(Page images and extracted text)
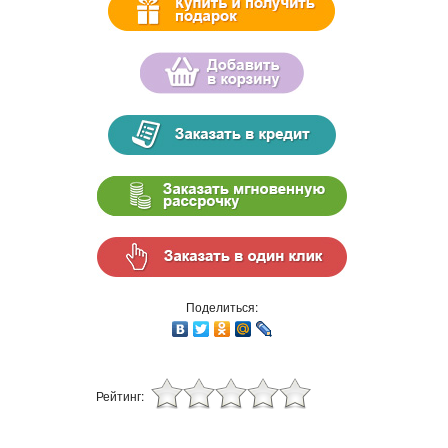
Поделиться:
Рейтинг:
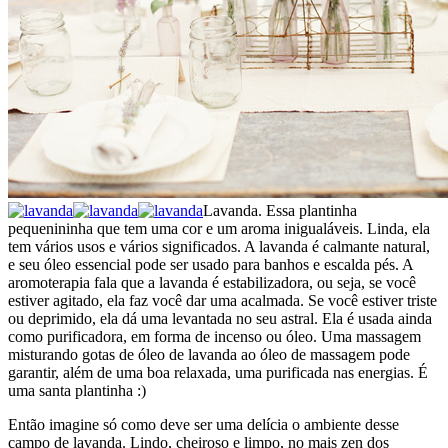
Lavanda. Essa plantinha
pequenininha que tem uma cor e um aroma inigualáveis. Linda, ela
tem vários usos e vários significados. A lavanda é calmante natural,
e seu óleo essencial pode ser usado para banhos e escalda pés. A
aromoterapia fala que a lavanda é estabilizadora, ou seja, se você
estiver agitado, ela faz você dar uma acalmada. Se você estiver triste
ou deprimido, ela dá uma levantada no seu astral. Ela é usada ainda
como purificadora, em forma de incenso ou óleo. Uma massagem
misturando gotas de óleo de lavanda ao óleo de massagem pode
garantir, além de uma boa relaxada, uma purificada nas energias. É
uma santa plantinha :)
Então imagine só como deve ser uma delícia o ambiente desse
campo de lavanda. Lindo, cheiroso e limpo, no mais zen dos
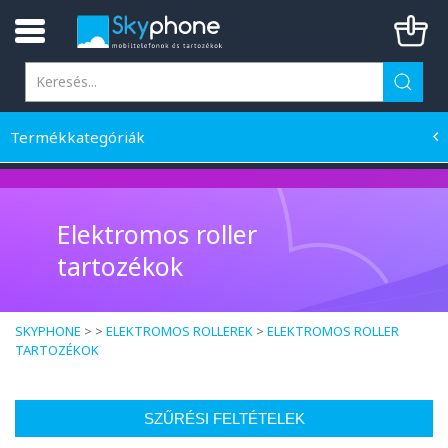
Termékkategóriák
Elektromos roller
tartozékok
SKYPHONE
> >
ELEKTROMOS ROLLEREK
>
ELEKTROMOS ROLLER
TARTOZÉKOK
SZŰRÉSI FELTÉTELEK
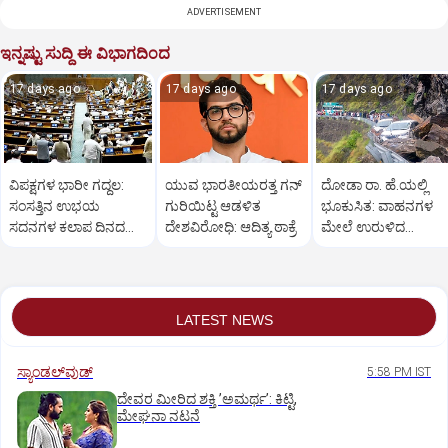
ADVERTISEMENT
ಇನ್ನಷ್ಟು ಸುದ್ದಿ ಈ ವಿಭಾಗದಿಂದ
17 days ago
17 days ago
17 days ago
ವಿಪಕ್ಷಗಳ ಭಾರೀ ಗದ್ದಲ:
ಯುವ ಭಾರತೀಯರತ್ತ ಗನ್
ದೋಡಾ ರಾ. ಹೆ.ಯಲ್ಲಿ
ಸಂಸತ್ತಿನ ಉಭಯ
ಗುರಿಯಿಟ್ಟ ಆಡಳಿತ
ಭೂಕುಸಿತ: ವಾಹನಗಳ
ಸದನಗಳ ಕಲಾಪ ದಿನದ
ದೇಶವಿರೋಧಿ: ಆದಿತ್ಯ ಠಾಕ್ರೆ
ಮೇಲೆ ಉರುಳಿದ
ಮಟ್ಟಿಗೆ ಮುಂದೂಡಿಕೆ
ಬಂಡೆಗಳು; ಇಬ್ಬರು ಸಾವು
6 ಮಂದಿಗೆ ಗಾಯ
LATEST NEWS
ಸ್ಯಾಂಡಲ್‌ವುಡ್‌
5:58 PM IST
ದೇವರ ಮೀರಿದ ಶಕ್ತಿ ʼಅಮರ್ಥʼ: ಕಿಟ್ಟಿ,
ಮೇಘನಾ ನಟನೆ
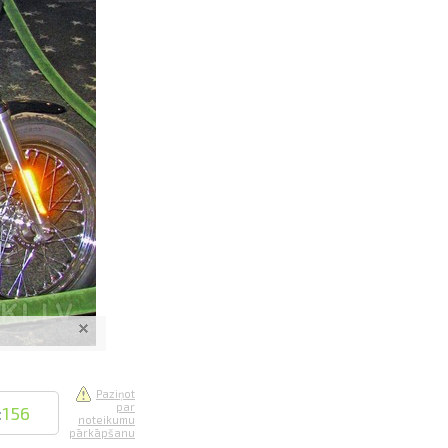
saistē
foto
ātienē
Paziņot
par
:
156
noteikumu
pārkāpšanu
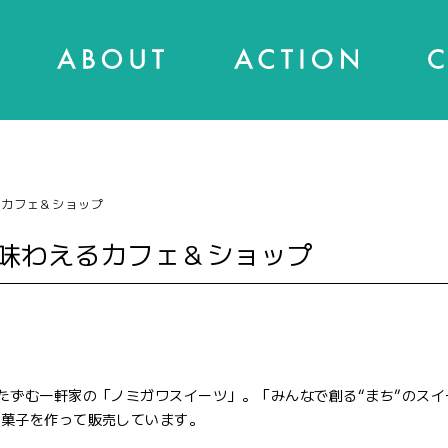
るカフェ＆ショップ
味わえるカフェ＆ショップ
たずむ一軒家の「ノミガワスイーツ」。「みんなで創る“まち”のスイ
お菓子を作って販売しています。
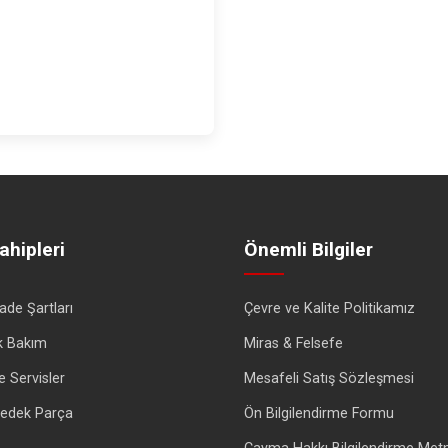
ahipleri
Önemli Bilgiler
İade Şartları
Çevre ve Kalite Politikamız
k Bakım
Miras & Felsefe
e Servisler
Mesafeli Satış Sözleşmesi
 Yedek Parça
Ön Bilgilendirme Formu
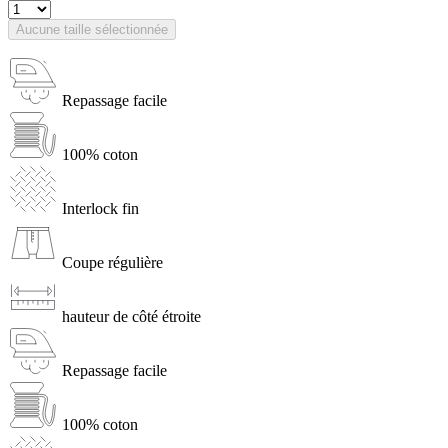
Aucune taille sélectionnée
Repassage facile
100% coton
Interlock fin
Coupe régulière
hauteur de côté étroite
Repassage facile
100% coton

Exercise details =
Please return all lines from the records that hold the word "você".

Response to this task =
aromoterapia fala que a lavanda é estabilizadora, ou seja, se você
estiver agitado, ela faz você dar uma acalmada. Se você estiver triste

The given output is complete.